I'm not married, but would never change my surname as I don't believe legally formalising a relationship requires the woman to adopt the name of the man.
My son has a different surname to me. He's almost 4, and it's never been an issue.
Yep, took my DH's name.
I did and it never felt right. I really regretted it, I didn't like that I gave away my name, which has been a part of me since I was born. I had a few teary conversations with DH about it about 6 months after our wedding, because he really pressured me to change it.
I changed it back immediately after we separated briefly last year and it feels so right now. We are still together but I will never, ever change my name again.
ETA: I don't care what others do. Each to their own (just don't feel pressured to change it!). It should be each woman's choice.
Last edited by Witwicky; 08-08-2012 at 11:22.
No I didn't. It's an ugly surname (albeit not much worse than mine!!) and it was also partially because I don't really want to be that big a part of his extended family (they're known around here for being a large, bogan, disfunctional family where everyone except us hasn't got their **** together) and wanted to keep the identity of my much more normal, successful, lovely parents/family. It sounds snobby and in truth it is, I think I'm *above*, for want of a better word, them. My our children have his name because it is important to him. He is still not happy I didn't take his last name but too bad.
Not yet, but I will be. I'll probably change it by deed poll soon. I already associate myself with his surname.
We aren't married 'yet' ..who knows if we will ever sign that bit of paper - marriage isn't a 'big deal' for me personally (although we are 'engaged' - more we commited to each oter by following the 'tradition of going, designing and purchasing a ring together for me to wear as a symbol of our commitment to each other) - I have no issue with people who do get married and take on their partner's name - I believe every one has a choice.and I hope they thougt about that choice before they signed on the dotted line *shrug* ..it is easy enough to change things these days anyway if you have second thoughts.

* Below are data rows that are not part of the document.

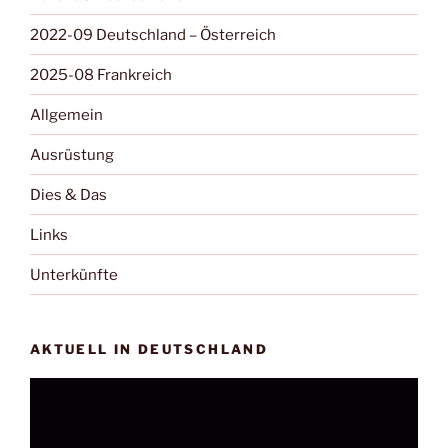
2022-09 Deutschland – Österreich
2025-08 Frankreich
Allgemein
Ausrüstung
Dies & Das
Links
Unterkünfte
AKTUELL IN DEUTSCHLAND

I'm just not a fan of the connection to the idea of a woman being 'something' that can leave one family and become part of another.
I much prefer smooshing together of families
I also have been on a 'journey' of sorts and am quite happy with me, and part of 'me' is my name and everything and everyone that is connected to it.
My children have DPs surname.
Not sharing a surname with them doesn't lessen the love or connection we have at all they know my last name, and it is obvious to them where it comes from (so nice to see them free from preconceived ideas/ideals)
I would LOVE to take my hubbies name and do use it occasionally, but have kept mine for work reasons only, as it's my business name. I think it really shows a sense of family and union. It doesn't matter WHAT name you use, I believe it should be the same. Can't wait till I can change it properly.
No I haven't, just never have been bothered either way. Seems like an awful lot of work involved to get it done. If it was the coolest name on the planet then maybe.
I took my ex's name and hated it - and once we were divorced I changed my name back to my birth name.
Im not married to DP, so I haven't changed my name. I would only ever change my name if it affected my kids. DS doesn't care about my name ('cept when I get sick of the whinnying Mummmmmmmmy, then I insist on being called Your Royal Highness for a day ), but Dd had a huge issue about having a different name to me so we hyphenated HER surname and she's been much happier since.